Realism in Anthroposophy

Updated: June 2026
Glossary Anthroposophy 4 min read
Realism n.

The world-outlook that takes what stands before the senses as simply real, weighing it at the balance-point between matter and idea.

In his 1914 Berlin cycle, Steiner sets Realism at the sign of Libra, the scales of his zodiac of thought. The realist does not dissolve the world into matter, as the materialist does, nor into idea, as the idealist does. Standing where those two poles balance, this outlook simply trusts that the things ranged about us are real, and attends to them with a delicate, watchful eye.

There are people who are particularly strongly illuminated by the worldview of realism, but who go through life in such a way that, through the whole way they perceive the world and face it, they can tell other people a great deal about this world. They are neither idealists nor spiritualists; they are quite ordinary realists. They are capable of perceiving very finely what is in the external reality around them; they are finely attuned to the peculiarities of things. They are Gnostics, true Gnostics; only they are Gnostics of realism. Such Gnostics of realism exist, and sometimes spiritualists or idealists are not at all Gnostics of realism.

Rudolf Steiner, Human and Cosmic Thought (GA 151, 1914)

The closest living philosophical relative of Steiner's Realism is the work of Johann Friedrich Herbart, the Göttingen and Königsberg philosopher who, after 1806, built an entire system on the conviction that the given world points to a manifold of genuinely existing "reals" (Realen). Herbart took the everyday object seriously rather than treating it as a mere appearance of mind, and his realism shaped German pedagogy and psychology for the better part of a century, including the teacher-training seminars that carried his name into the late 1800s. Steiner knew this lineage well, and when he placed Realism at Libra he was naming exactly the temper Herbart embodied: a refusal to let the world evaporate into either pure substance or pure thought.

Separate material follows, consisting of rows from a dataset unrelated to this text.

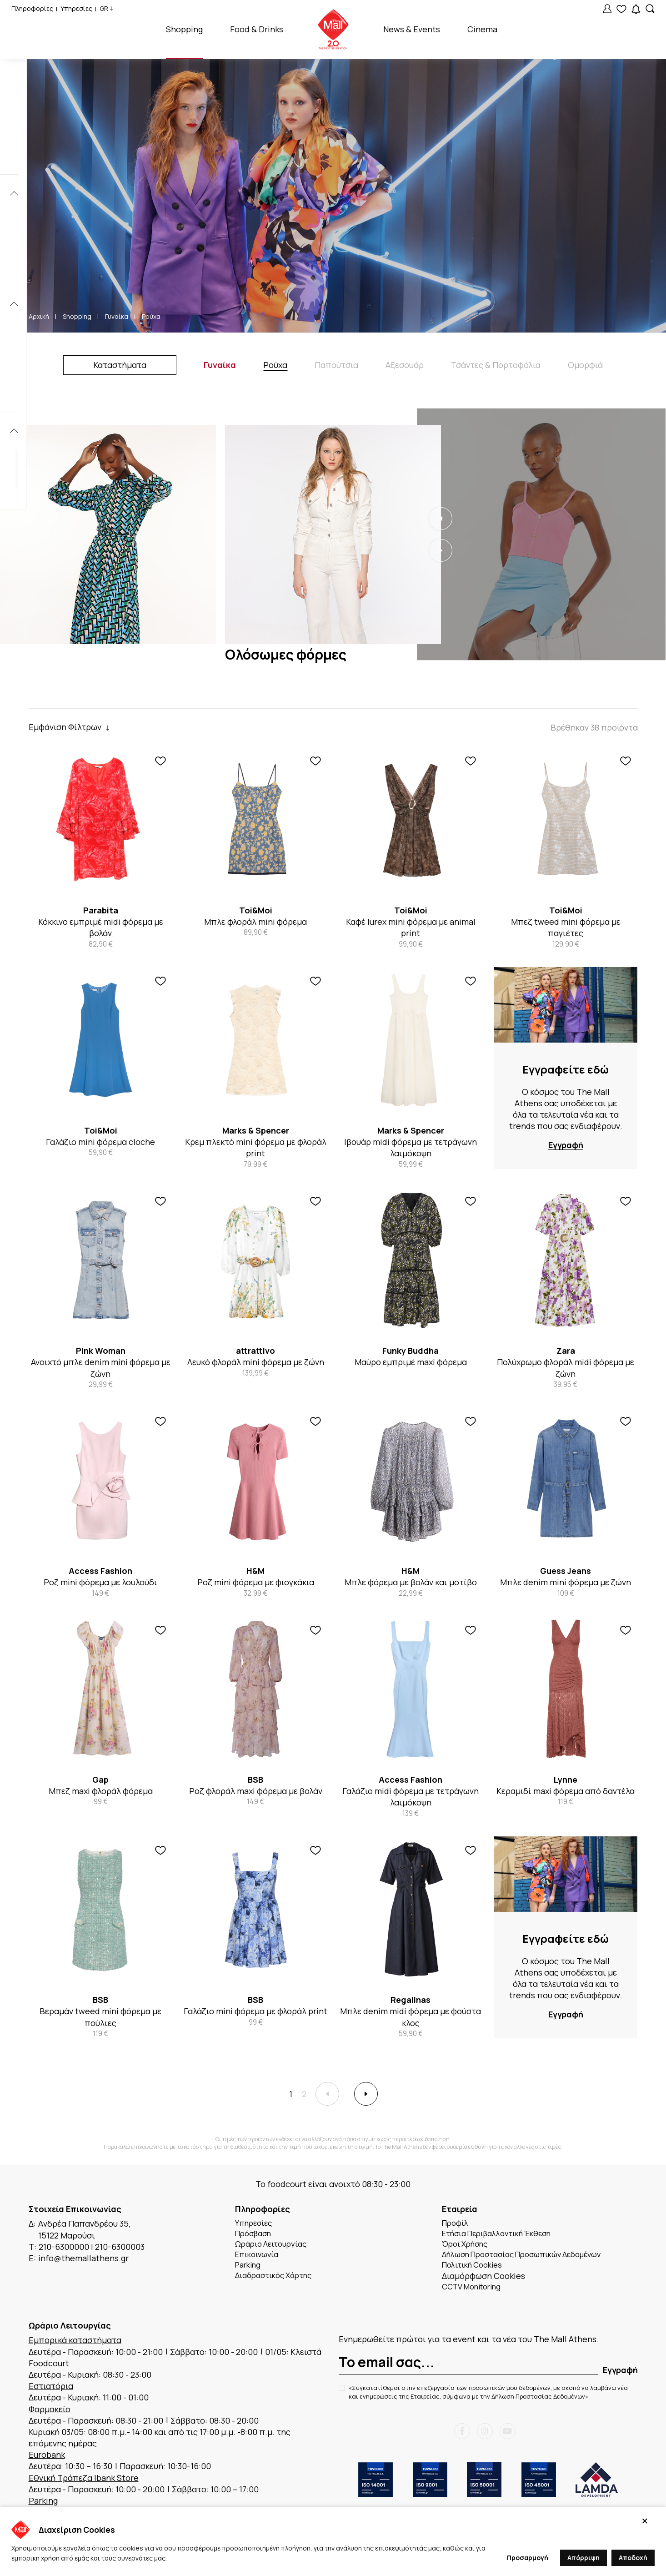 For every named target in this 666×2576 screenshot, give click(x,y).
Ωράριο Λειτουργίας (274, 2249)
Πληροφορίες (32, 8)
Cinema (482, 29)
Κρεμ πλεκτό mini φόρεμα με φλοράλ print (255, 1147)
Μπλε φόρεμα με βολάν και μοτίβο (411, 1582)
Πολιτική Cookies (476, 2272)
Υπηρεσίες (76, 8)
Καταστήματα (119, 364)
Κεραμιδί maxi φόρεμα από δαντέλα (565, 1790)
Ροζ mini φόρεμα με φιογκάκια (255, 1582)
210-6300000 (64, 2249)
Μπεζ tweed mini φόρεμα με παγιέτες (566, 927)
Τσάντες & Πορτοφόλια (496, 364)
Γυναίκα (116, 316)
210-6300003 (120, 2249)
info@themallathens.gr (83, 2260)
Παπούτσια (336, 364)
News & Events (411, 29)
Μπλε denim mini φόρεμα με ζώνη (565, 1582)
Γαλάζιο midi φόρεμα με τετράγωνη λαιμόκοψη (410, 1796)
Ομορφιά (585, 364)
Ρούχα (151, 316)
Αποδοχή (633, 2557)
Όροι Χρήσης (468, 2249)
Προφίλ (456, 2226)
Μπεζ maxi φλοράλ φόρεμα (101, 1790)
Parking (249, 2272)
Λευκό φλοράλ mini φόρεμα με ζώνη (255, 1361)
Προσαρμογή (527, 2557)
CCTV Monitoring (475, 2294)
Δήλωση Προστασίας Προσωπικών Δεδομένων (530, 2260)
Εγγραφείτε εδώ (565, 1069)
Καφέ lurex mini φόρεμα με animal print (411, 927)
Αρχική (39, 316)
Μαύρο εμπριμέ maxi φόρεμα (411, 1361)
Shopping (184, 29)
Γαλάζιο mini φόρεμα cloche (100, 1141)
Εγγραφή (565, 1145)
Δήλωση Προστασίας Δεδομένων (538, 2405)
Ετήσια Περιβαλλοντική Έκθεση (503, 2237)
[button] (441, 518)
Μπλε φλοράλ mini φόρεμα (255, 921)
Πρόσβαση (255, 2237)
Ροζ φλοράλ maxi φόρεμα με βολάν (255, 1790)
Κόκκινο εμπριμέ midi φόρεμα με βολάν (100, 927)
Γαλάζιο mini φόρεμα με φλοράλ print (255, 2011)
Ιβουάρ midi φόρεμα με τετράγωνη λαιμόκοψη (410, 1147)
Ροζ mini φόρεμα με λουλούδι (100, 1582)
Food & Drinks (256, 29)
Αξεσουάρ (405, 364)
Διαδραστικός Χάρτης (277, 2283)
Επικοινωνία (259, 2260)
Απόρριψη (583, 2557) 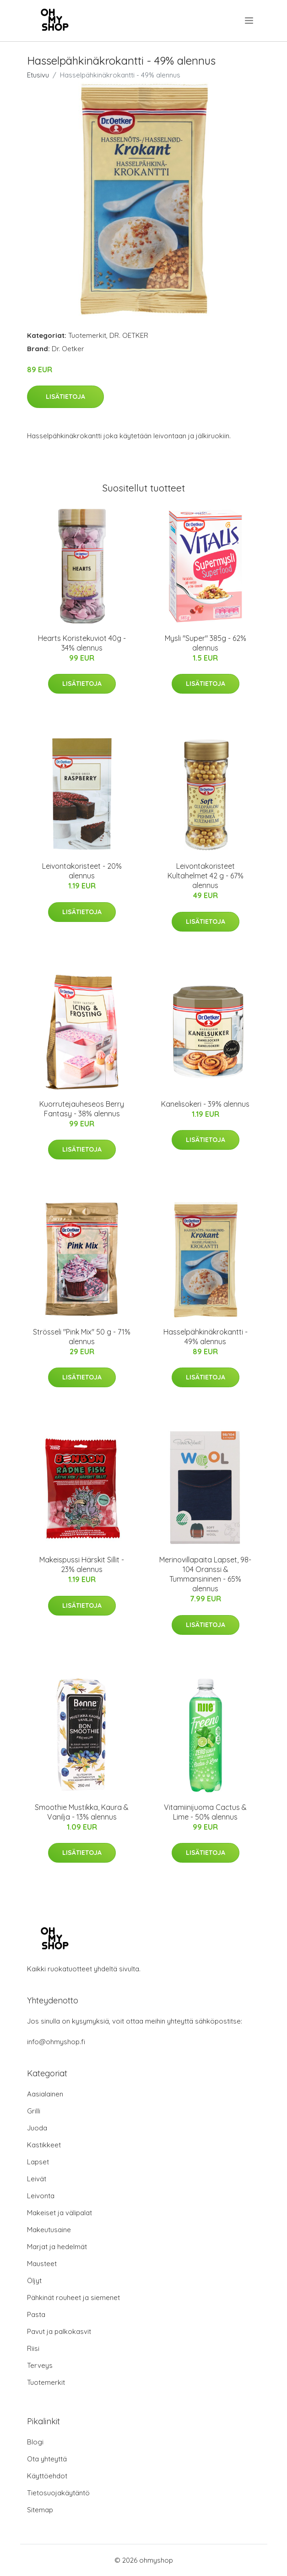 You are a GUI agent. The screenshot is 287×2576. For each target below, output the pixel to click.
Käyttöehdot (47, 2475)
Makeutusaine (49, 2229)
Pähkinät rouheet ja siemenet (73, 2297)
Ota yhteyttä (47, 2459)
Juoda (37, 2128)
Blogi (35, 2442)
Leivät (36, 2178)
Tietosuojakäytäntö (58, 2492)
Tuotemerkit (87, 335)
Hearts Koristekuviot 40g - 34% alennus (82, 643)
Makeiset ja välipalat (59, 2212)
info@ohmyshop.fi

What makes Steiner's treatment distinctive is the Thalira reading we would call the balance-reading of Libra. He does not present Realism as the one correct philosophy. He presents it as a standpoint with its own narrow field of full validity, a single seat in a wider circle. The realist's gift, in his account, is contact: the person who walks through a gallery and actually has something to say about the paintings, or who stands in a meadow and grasps its largeness with the whole soul. Held one-sidedly, that gift hardens into the flat assertion that only the tangible world is real. Held in its place, beside Idealism and the other ten outlooks, it becomes the steady, attentive sense for things as they stand that any honest thinker needs before interpretation begins.